Researchers conducted a prospective observational study at 12 Italian hospitals to identify which factors are associated with adequate and inadequate bowel cleansing. They enrolled consecutive patients scheduled for colonoscopy into derivation (n = 1,016) and validation (n = 508) cohorts.

In the combined cohorts, 1,032 patients had inadequate bowel cleansing (68%), defined as a Boston bowel prep scale score below 2 in any colon segment.

Fuccio and colleagues found that physicians’ meetings to optimize bowel preparation (OR = 0.42; 95% CI, 0.27–0.65), written and oral instructions to patients (OR, 0.48; 95% CI, 0.36–0.65), admission to gastroenterology unit (OR = 0.71; 95% CI, 0.51–0.98), split-dose regimens (OR = 0.27; 95% CI, 0.2–0.35), a 1-liter polyethylene glycol-based bowel purge (OR = 0.39; 95% CI, 0.23-0.65), and 75% or more intake of bowel preparation (OR = 0.09; 95% CI, 0.05–0.15) were all factors associated with reduced odds of inadequate colon cleansing.

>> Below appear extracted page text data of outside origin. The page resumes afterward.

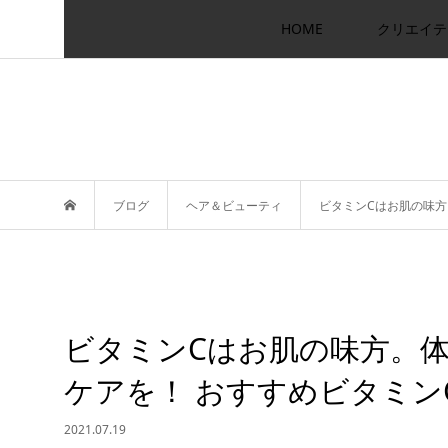
HOME
クリエイテ
ブログ
ヘア＆ビューティ
ビタミンCはお肌の味方
ビタミンCはお肌の味方。
ケアを！ おすすめビタミン
2021.07.19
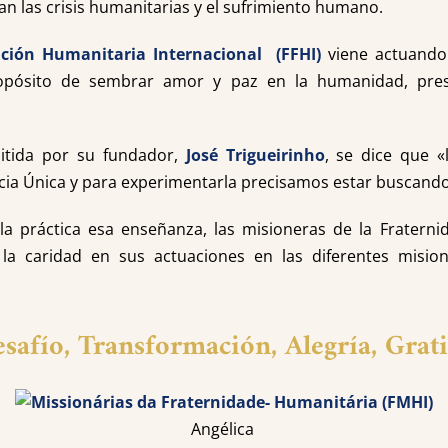
vian las crisis humanitarias y el sufrimiento humano.
ación Humanitaria Internacional (FFHI)
viene actuando
ropósito de sembrar amor y paz en la humanidad, pres
itida por su fundador,
José Trigueirinho
, se dice que «
cia Única y para experimentarla precisamos estar buscando
 la práctica esa enseñanza, las misioneras de la Fraterni
 la caridad en sus actuaciones en las diferentes misi
safío, Transformación, Alegría, Grat
Angélica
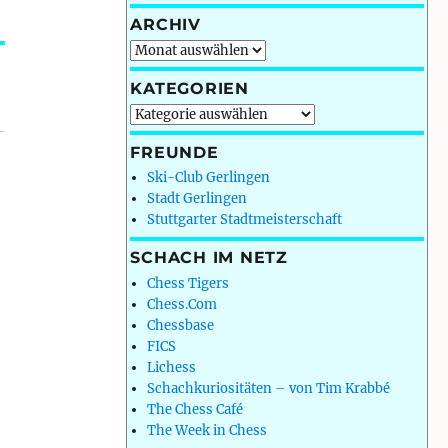
ARCHIV
Archiv
KATEGORIEN
Kategorien
FREUNDE
Ski-Club Gerlingen
Stadt Gerlingen
Stuttgarter Stadtmeisterschaft
SCHACH IM NETZ
Chess Tigers
Chess.Com
Chessbase
FICS
Lichess
Schachkuriositäten – von Tim Krabbé
The Chess Café
The Week in Chess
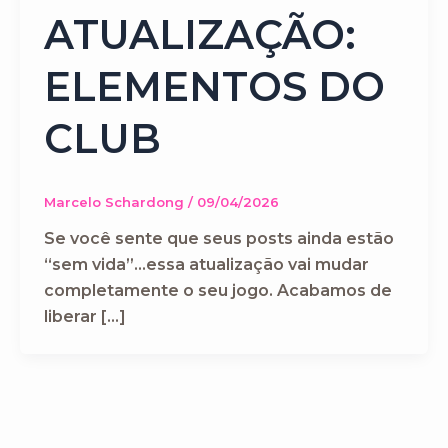
ATUALIZAÇÃO:
ELEMENTOS DO
CLUB
Marcelo Schardong
/
09/04/2026
Se você sente que seus posts ainda estão
“sem vida”…essa atualização vai mudar
completamente o seu jogo. Acabamos de
liberar […]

Additionally, they found that bed-ridden status (OR = 2.14; 95% CI, 1.55–2.98), constipation (OR = 2.16; 95% CI, 1.55–3.0), diabetes (OR = 1.61; 95% CI, 1.18–2.2), use of anti-psychotic drugs (OR = 3.26; 95% CI, 1.62–6.56), and 7 or more days of hospitalization (OR = 1.02; 95% CI, 1– 1.04) were associated with increased risk for inadequate colon cleansing.

Investigators used these factors to develop an app that uses a model to identify patients with inadequate cleansing.

“The prediction of the adequacy of colon cleansing before colonoscopy may promote the adoption of corrective measures, such as the systematic introduction of dose-splitting or more aggressive, mixed preparations in patients with several risk factors,” Fuccio and colleagues wrote. “We provided an easy-to-use app that can be useful for clinicians to instantly find the probability of adequate colon cleansing ‘tailored’ to the patient.”

Disclosure: The authors report no relevant financial disclosures.